The fully open source software stack of the Ubuntu Data Science Virtual Machine (DSVM) hosted on Azure is a great place to support an R workshop or laboratory session or R training. I record here the simple steps to set up a Linux Data Science Virtual Machine (in the main so I can remember how to do it each time). Workshop attendees will have their own laptop computers and can certainly install R themselves but with the Ubuntu Data Science Virtual Machine we have a shared and uniformly configured platform which avoids the traditional idiosyncrasies and frustrations that plague a large class installing software on multiple platforms themselves. Instead of speding the first trouble filled hour of a class setting up everyone’s computer we can use a local browser to access either Jupyter Notebooks or RStudio Server running on the DSVM.
Jupyter Notebooks on JupyterHub
We illustrate the session with both Jupyter Notebook supporting multiple users under JupyterHub and as a backup running RStudio Server (for those environments where a secure connection through https is not permitted). Both can be accessed via browsers. JupyterHub uses https (encrypted) which may be blocked by firewalls within organisations. In that case an RStudio Server over http is presented as a backup.
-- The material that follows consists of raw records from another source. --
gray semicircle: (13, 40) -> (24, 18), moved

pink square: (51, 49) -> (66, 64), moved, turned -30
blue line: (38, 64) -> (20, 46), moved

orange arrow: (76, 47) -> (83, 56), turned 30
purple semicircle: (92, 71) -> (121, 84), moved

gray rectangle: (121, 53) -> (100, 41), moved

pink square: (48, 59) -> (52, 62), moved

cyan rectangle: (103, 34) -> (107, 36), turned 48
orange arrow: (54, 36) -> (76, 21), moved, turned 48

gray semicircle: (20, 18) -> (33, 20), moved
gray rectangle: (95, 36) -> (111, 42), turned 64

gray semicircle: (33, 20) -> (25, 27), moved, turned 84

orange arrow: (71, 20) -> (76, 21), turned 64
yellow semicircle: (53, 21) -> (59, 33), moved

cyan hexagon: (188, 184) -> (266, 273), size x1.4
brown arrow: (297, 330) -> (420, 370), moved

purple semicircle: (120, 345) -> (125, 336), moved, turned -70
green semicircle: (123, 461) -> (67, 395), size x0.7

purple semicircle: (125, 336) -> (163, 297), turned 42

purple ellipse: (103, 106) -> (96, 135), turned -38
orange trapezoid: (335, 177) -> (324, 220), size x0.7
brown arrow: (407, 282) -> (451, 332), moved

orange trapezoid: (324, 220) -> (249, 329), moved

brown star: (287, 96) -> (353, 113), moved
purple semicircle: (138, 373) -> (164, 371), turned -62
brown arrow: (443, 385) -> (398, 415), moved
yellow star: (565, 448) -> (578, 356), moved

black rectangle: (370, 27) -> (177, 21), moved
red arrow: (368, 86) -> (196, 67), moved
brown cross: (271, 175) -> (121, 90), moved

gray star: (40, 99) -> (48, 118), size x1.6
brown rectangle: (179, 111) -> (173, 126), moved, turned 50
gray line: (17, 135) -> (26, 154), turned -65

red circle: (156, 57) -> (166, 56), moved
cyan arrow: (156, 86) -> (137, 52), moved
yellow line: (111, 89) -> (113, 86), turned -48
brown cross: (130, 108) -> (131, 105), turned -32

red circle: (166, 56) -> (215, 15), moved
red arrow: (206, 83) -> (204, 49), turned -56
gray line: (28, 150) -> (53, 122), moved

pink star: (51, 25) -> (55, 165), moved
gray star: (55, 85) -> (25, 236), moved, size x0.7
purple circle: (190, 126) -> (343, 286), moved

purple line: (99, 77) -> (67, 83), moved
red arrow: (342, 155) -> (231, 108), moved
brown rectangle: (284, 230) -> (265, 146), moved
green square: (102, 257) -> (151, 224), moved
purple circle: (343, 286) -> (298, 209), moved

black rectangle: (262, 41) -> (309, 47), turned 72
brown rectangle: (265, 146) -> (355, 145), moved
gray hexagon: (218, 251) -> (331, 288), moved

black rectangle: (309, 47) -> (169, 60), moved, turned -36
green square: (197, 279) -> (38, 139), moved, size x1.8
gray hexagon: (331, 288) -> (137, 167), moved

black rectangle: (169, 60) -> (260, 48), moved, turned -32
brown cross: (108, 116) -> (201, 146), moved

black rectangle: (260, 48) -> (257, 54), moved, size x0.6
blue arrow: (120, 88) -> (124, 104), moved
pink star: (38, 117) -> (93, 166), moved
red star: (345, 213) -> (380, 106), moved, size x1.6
WARNING: Jupyter Notebook has been able to render my laptop computer (under both Linux and Windows, Firefox and IE) unusable after a period of extensive usage when the browser freezes and the machine becomes completely unresponsive.
Jupyter Notebook provides a browser interface with basic literate programming capability. I’ve been a fan of literate programming since my early days as a programmer in the 1980’s when I first came across the concept from Donald Knuth. I now encourage literate data science and it is a delight to see others engaged is urging this approach to data science. Jupyter Notebooks are great for self paced learning intermixing a narrative with actual R code. The R code can be executed in place with results displayed in place as the student works through the material. Jupyter Notebooks are not such a great development environment though. Other environments excel there.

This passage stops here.